Du Zhaohui, Zhao Xiaofeng, Li Lin, Yu Baohua, Miao Lijiang
School of Information Science and Technology, Shihezi University, Shihezi, China.
Xinjiang Uygur Autonomous Region Education Examination Centre, Urumqi, China.
PLoS One. 2025 May 23;20(5):e0324048. doi: 10.1371/journal.pone.0324048. eCollection 2025.

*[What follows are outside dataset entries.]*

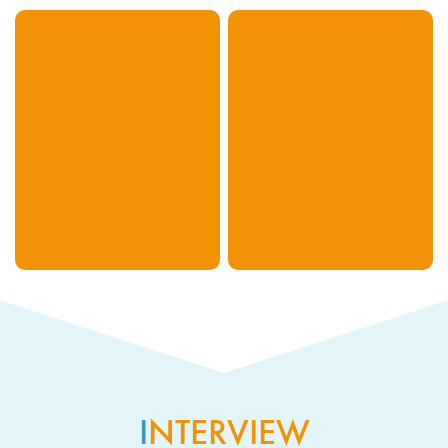
代表取締役社長
川居 睦
I
NTERVIEW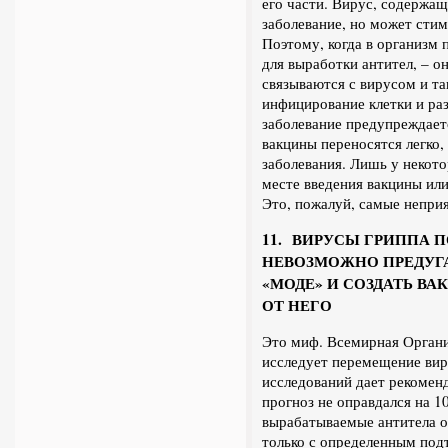
его части. Вирус, содержащ
заболевание, но может стим
Поэтому, когда в организм 
для выработки антител, – о
связываются с вирусом и т
инфицирование клетки и ра
заболевание предупреждает
вакцины переносятся легко,
заболевания. Лишь у некот
месте введения вакцины или
Это, пожалуй, самые неприя
11. ВИРУСЫ ГРИППА 
НЕВОЗМОЖНО ПРЕДУГАД
«МОДЕ» И СОЗДАТЬ 
ОТ НЕГО
Это миф. Всемирная Орган
исследует перемещение вир
исследований дает рекомен
прогноз не оправдался на 10
вырабатываемые антитела о
только с определенным под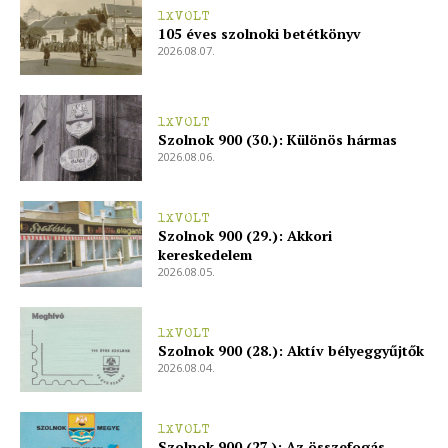
1XVOLT
105 éves szolnoki betétkönyv
2026.08.07.
1XVOLT
Szolnok 900 (30.): Különös hármas
2026.08.06.
1XVOLT
Szolnok 900 (29.): Akkori
kereskedelem
2026.08.05.
1XVOLT
Szolnok 900 (28.): Aktív bélyeggyűjtők
2026.08.04.
1XVOLT
Szolnok 900 (27.): Az összefogás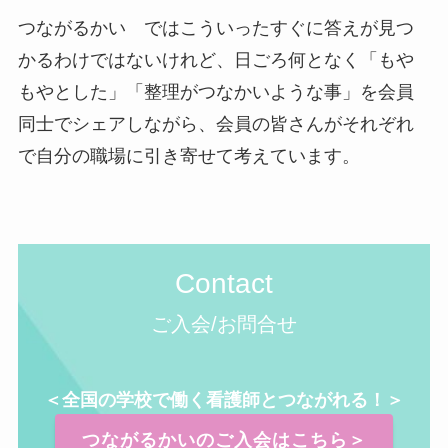
つながるかい ではこういったすぐに答えが見つ
かるわけではないけれど、日ごろ何となく「もや
もやとした」「整理がつなかいような事」を会員
同士でシェアしながら、会員の皆さんがそれぞれ
で自分の職場に引き寄せて考えています。
Contact
ご入会/お問合せ
＜全国の学校で働く看護師とつながれる！＞
つながるかいのご入会はこちら＞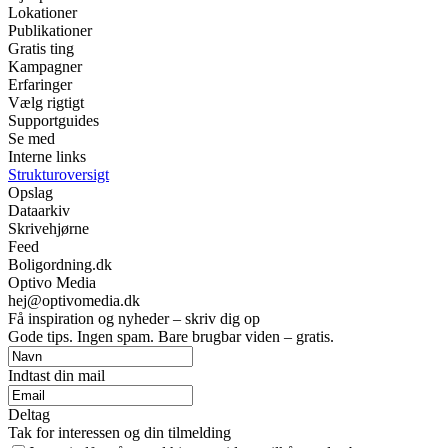
Lokationer
Publikationer
Gratis ting
Kampagner
Erfaringer
Vælg rigtigt
Supportguides
Se med
Interne links
Strukturoversigt
Opslag
Dataarkiv
Skrivehjørne
Feed
Boligordning.dk
Optivo Media
hej@optivomedia.dk
Få inspiration og nyheder – skriv dig op
Gode tips. Ingen spam. Bare brugbar viden – gratis.
Indtast din mail
Deltag
Tak for interessen og din tilmelding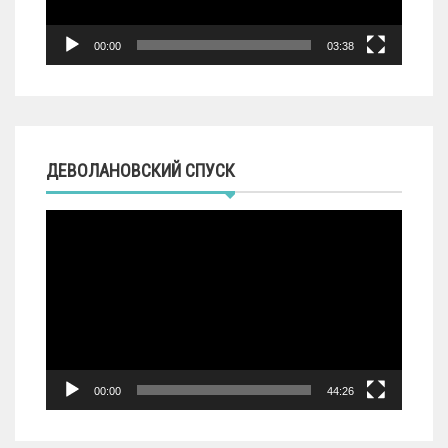
00:00
03:38
ДЕВОЛАНОВСКИЙ СПУСК
Видеоплеер
00:00
44:26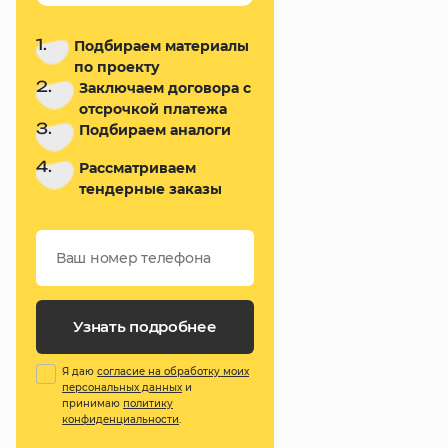
1.
Подбираем материалы
по проекту
2.
Заключаем договора с
отсрочкой платежа
3.
Подбираем аналоги
4.
Рассматриваем
тендерные заказы
Узнать подробнее
Я даю
согласие на обработку моих
персональных данных
и
принимаю
политику
конфиденциальности
.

In recent years, empowered by artificial intelligence technologies, computer-assisted language learning systems have gradually become a hot topic of research. Currently, the mainstream pronunciation assessment models rely on advanced speech recognition technology, converting speech into phoneme sequences, and then determining mispronounced phonemes through sequence comparison. To optimize the phoneme recognition task in pronunciation evaluation, this paper proposes a Chinese pronunciation phoneme recognition model based on the improved Zipformer-RNN-T(Pruned) architecture, aiming to improve recognition accuracy and reduce parameter count. First, the AISHELL1-PHONEME and ST-CMDS-PHONEME datasets for Mandarin phoneme recognition through data preprocessing. Then, three layers of the Zipformer Block architecture are introduced into the Zipformer encoder to significantly enhance model performance. In the stateless Pred Network, the GELU activation function is adopted to effectively prevent neuron deactivation. Furthermore, a hybrid Pruned RNN-T/CTC Loss fusion strategy is proposed, further optimizing recognition performance. The experimental results demonstrate that the method performs excellently in the phoneme recognition task, achieving a Word Error Rate (WER) of 1.92% (Dev) and 2.12% (Test) on the AISHELL1-PHONEME dataset, and 4.28% (Dev) and 4.51% (Test) on the ST-CMDS-PHONEME dataset. Moreover, the model requires only 61.1M parameters, striking a balance between performance and efficiency.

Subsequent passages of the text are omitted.